Perry’s grey and red “manpon” boxes take cues from the branding for “men’s” razors as opposed to “women’s” razors. Even though they’re the exact same product, men’s packaging exaggerates the intent, emphasizing qualities like the sharpness of a blade, while women’s razors are often adorned with pearlescent swirls and promises of comfort, diverting the consumer from the idea that women, like men, might actually have body hair they want to shave.
I’m not suggesting that we should cover tampon boxes in blood red instead of pink, but I am suggesting that we don’t shy away from what a tampon is and does through superfluous ornament. The fact that we feel the need to decorate is a dangerous distraction: why can’t we have tampon boxes that look as classic as a jar of Nivea night cream—a simple box with the brand name printed in a strong, clear typeface?

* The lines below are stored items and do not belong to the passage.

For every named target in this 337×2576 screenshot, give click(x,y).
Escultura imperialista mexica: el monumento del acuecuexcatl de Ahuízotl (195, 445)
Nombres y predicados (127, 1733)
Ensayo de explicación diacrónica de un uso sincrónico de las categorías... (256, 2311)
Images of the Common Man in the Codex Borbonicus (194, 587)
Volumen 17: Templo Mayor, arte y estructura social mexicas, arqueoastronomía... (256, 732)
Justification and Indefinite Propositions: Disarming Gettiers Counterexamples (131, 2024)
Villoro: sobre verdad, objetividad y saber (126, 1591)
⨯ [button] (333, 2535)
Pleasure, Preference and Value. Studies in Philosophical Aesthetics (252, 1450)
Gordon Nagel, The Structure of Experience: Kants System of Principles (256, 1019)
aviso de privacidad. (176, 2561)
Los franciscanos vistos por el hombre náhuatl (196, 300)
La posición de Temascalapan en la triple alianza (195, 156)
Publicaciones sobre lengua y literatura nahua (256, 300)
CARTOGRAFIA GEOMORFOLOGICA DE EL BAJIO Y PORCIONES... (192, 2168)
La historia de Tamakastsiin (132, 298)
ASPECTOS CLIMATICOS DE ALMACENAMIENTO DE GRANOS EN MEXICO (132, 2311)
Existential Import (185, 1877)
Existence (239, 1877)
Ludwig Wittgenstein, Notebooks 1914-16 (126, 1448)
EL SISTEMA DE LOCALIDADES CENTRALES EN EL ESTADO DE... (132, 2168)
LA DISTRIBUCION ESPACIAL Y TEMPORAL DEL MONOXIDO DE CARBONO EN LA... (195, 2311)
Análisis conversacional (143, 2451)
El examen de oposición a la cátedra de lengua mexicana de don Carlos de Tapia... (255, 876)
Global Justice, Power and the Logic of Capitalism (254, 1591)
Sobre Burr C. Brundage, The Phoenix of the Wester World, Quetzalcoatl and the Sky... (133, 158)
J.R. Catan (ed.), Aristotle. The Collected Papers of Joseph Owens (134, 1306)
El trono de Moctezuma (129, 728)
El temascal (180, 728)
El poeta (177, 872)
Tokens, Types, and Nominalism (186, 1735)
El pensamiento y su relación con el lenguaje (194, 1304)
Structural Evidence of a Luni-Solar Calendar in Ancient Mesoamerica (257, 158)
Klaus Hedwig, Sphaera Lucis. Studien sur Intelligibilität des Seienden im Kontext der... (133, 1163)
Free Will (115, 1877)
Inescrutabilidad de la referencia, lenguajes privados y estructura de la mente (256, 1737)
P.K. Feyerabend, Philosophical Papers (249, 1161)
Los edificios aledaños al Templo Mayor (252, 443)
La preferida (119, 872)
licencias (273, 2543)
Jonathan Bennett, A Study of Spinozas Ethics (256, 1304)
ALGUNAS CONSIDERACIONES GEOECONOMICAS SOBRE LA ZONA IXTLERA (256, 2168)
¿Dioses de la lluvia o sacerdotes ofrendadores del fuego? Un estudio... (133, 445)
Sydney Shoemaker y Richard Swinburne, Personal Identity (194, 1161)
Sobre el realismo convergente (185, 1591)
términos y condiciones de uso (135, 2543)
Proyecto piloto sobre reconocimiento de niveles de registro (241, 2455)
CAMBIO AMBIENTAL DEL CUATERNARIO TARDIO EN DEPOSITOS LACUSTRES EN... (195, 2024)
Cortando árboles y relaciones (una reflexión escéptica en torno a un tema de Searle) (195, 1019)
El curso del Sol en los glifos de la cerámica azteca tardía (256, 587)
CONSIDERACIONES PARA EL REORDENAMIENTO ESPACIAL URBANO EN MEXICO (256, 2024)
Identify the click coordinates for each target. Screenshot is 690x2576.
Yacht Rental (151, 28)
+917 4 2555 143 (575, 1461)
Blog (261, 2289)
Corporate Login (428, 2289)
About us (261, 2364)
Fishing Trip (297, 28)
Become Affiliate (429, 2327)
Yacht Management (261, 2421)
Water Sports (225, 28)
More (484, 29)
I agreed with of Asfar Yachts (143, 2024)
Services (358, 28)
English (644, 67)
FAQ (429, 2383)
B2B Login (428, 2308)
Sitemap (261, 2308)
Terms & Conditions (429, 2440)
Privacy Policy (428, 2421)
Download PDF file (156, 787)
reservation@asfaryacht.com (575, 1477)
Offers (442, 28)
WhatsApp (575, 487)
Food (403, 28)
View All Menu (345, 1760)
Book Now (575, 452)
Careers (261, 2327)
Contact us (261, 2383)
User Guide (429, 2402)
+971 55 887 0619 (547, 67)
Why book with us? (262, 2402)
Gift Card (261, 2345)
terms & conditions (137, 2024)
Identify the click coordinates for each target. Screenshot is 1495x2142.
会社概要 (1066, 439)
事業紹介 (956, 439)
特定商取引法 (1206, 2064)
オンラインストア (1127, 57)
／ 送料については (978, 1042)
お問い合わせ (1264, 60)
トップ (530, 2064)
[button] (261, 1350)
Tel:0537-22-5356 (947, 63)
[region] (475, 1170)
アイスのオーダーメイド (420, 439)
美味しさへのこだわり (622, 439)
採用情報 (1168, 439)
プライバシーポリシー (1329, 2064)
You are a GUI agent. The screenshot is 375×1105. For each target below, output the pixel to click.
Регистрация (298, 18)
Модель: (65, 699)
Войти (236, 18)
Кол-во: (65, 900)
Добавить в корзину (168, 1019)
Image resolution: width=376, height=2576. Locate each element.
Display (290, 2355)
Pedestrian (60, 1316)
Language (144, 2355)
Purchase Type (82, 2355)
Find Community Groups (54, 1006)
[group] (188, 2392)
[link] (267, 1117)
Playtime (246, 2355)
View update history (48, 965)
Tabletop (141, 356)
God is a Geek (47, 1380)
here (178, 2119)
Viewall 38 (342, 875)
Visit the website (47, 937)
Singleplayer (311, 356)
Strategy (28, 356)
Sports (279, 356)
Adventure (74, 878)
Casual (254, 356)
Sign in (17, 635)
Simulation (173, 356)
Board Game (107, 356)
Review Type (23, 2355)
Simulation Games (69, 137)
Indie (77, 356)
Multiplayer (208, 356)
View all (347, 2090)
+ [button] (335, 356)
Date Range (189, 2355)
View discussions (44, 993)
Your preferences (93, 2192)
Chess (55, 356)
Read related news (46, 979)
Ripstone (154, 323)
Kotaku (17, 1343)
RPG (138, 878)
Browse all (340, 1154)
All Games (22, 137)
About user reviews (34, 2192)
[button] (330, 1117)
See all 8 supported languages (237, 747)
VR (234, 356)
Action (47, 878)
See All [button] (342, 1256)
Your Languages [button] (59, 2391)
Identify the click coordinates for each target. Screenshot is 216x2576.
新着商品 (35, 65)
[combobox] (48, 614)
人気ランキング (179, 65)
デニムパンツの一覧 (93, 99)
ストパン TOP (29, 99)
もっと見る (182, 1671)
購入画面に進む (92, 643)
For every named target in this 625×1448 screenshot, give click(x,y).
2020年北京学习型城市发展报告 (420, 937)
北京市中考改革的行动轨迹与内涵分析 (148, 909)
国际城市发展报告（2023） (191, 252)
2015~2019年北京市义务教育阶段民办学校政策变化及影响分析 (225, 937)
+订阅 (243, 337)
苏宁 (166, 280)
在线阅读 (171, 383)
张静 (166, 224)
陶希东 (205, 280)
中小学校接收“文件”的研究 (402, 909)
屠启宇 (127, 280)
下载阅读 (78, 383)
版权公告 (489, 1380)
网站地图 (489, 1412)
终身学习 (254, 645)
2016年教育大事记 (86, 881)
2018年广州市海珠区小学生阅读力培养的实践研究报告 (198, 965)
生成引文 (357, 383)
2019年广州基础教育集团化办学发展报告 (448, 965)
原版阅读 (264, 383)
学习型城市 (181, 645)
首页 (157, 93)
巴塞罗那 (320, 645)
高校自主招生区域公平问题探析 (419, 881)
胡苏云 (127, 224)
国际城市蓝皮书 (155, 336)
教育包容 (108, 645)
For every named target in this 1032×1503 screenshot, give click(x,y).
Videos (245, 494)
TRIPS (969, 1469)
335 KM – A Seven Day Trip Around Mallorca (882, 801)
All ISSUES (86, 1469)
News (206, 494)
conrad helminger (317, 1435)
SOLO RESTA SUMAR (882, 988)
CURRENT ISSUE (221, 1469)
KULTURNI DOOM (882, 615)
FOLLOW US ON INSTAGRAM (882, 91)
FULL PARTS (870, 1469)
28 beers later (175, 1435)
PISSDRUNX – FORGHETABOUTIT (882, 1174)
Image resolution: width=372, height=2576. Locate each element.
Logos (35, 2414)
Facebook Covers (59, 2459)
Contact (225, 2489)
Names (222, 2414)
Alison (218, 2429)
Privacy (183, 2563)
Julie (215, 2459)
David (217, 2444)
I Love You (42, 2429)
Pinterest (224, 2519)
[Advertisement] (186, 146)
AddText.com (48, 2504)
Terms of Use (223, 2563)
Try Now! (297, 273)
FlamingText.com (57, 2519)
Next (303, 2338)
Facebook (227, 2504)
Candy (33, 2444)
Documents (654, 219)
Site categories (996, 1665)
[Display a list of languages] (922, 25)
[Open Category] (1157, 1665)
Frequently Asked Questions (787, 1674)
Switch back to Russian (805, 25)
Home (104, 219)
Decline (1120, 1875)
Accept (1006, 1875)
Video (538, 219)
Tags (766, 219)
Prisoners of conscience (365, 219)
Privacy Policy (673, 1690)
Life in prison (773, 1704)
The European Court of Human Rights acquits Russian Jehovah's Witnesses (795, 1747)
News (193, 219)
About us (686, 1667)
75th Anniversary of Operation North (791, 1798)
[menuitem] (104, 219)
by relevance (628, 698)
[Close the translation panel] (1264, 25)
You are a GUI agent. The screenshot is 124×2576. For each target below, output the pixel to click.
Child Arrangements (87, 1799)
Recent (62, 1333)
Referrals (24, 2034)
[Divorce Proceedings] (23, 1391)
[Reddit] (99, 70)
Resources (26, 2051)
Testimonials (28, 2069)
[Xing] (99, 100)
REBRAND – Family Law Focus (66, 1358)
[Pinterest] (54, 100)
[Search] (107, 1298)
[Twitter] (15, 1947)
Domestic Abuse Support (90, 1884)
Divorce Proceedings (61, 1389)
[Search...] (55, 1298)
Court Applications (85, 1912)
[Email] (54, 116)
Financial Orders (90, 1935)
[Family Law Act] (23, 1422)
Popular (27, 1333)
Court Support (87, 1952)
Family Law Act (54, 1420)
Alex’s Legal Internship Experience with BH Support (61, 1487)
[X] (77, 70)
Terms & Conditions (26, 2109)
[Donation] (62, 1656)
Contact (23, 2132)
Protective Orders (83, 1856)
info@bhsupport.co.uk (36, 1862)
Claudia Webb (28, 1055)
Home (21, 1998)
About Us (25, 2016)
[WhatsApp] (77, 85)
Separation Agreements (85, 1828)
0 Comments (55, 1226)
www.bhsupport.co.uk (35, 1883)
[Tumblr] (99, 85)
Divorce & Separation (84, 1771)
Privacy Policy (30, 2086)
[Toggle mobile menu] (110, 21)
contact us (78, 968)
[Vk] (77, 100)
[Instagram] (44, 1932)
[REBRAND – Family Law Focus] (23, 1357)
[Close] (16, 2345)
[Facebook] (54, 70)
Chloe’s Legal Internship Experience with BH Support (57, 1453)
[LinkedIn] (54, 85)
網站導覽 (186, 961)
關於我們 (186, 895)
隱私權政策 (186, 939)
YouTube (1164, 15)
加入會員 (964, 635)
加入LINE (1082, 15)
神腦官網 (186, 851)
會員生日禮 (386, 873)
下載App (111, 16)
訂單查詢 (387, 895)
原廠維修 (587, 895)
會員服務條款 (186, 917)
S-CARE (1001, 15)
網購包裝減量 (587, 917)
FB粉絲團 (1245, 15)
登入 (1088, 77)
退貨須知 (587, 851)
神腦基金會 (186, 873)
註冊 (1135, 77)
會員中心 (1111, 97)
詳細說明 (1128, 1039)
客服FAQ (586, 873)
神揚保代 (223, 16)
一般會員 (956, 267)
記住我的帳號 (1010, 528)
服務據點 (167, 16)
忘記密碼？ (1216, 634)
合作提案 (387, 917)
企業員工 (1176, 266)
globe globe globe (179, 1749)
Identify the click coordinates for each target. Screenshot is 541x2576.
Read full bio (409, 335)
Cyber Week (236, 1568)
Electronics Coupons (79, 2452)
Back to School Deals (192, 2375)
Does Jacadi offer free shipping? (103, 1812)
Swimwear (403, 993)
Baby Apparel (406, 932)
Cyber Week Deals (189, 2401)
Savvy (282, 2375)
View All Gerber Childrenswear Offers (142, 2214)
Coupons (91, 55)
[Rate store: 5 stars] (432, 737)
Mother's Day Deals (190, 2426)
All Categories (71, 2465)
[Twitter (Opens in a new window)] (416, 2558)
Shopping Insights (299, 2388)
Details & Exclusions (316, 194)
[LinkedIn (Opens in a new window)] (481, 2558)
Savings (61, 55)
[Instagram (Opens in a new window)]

Personally, I like my bathroom products to look mature, not childlike. New brands like LOLA and Cora have it right—their graphic design might not yet be tight enough to become classic like Nivea, but it’s a step in the right direction.
THINX, a line of underwear for women on their periods, uses the kind of imagery that I’m calling for more of, but last year its say-it-like-it-is advertisement campaign was banned from the New York City subway. What was so offensive about the brand’s clean, minimal aesthetic with nary a baby pink flower in sight? The answer: honest visual puns. As many outraged people at the time exclaimed, over-sexualized photographs of half-naked women in public places is okay, but a picture of half a red tangerine apparently is not. Were the images really too suggestive, or did THINX’s campaign simply not jive with the stereotypical male fantasy of women?
THINX’s aesthetic carries over to its website, too, where blood red is used sparingly to offset the elegant black, white, and beige color palette. It’s far from the magical land of sparkles and flowers (which are one step away from princesses and unicorns) and other narrow, patronizing imagery that perpetuates unnecessary embarrassment. Tampons are sanitary products; it’s about time they had a sanitary design language.